● **Material supplied**:
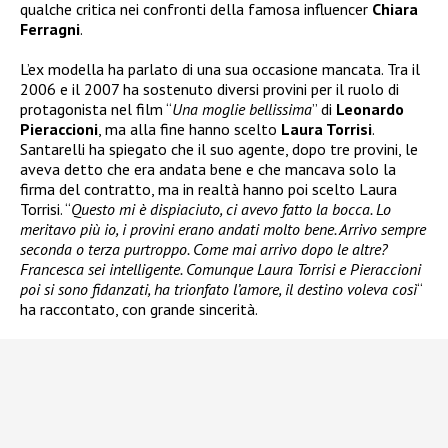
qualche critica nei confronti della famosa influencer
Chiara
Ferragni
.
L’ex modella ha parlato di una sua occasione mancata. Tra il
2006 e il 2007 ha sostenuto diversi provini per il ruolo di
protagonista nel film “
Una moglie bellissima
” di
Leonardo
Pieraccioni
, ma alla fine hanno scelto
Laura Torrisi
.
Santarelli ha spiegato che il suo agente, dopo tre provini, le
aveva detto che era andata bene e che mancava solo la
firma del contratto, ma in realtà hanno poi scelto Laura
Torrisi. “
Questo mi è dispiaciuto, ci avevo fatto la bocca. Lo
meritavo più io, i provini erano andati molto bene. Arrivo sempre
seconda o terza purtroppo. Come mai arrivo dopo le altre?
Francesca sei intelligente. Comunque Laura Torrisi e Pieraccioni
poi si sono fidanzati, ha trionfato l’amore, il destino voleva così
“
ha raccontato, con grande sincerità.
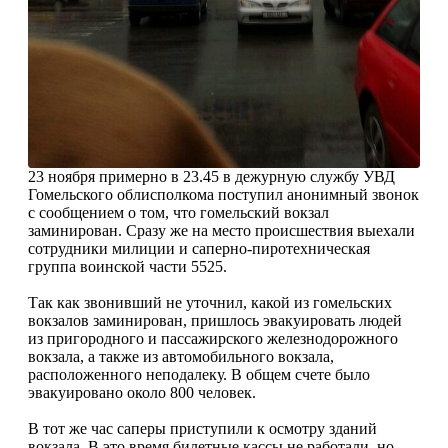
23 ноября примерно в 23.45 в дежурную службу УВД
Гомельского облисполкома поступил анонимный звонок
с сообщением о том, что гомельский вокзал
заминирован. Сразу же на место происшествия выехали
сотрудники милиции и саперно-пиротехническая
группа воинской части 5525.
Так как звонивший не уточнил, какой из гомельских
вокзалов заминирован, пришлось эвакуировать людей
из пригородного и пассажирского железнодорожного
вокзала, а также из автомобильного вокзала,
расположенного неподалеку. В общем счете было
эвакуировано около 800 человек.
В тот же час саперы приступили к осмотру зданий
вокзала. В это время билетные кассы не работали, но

● **Task directions**:
Copy only the stretch running from the line containing "Гомельского облисполкома поступил" to the final line of the entries, both ends included, exactly as it stands.

● **Output of the task**:
Гомельского облисполкома поступил анонимный звонок
с сообщением о том, что гомельский вокзал
заминирован. Сразу же на место происшествия выехали
сотрудники милиции и саперно-пиротехническая
группа воинской части 5525.
Так как звонивший не уточнил, какой из гомельских
вокзалов заминирован, пришлось эвакуировать людей
из пригородного и пассажирского железнодорожного
вокзала, а также из автомобильного вокзала,
расположенного неподалеку. В общем счете было
эвакуировано около 800 человек.
В тот же час саперы приступили к осмотру зданий
вокзала. В это время билетные кассы не работали, но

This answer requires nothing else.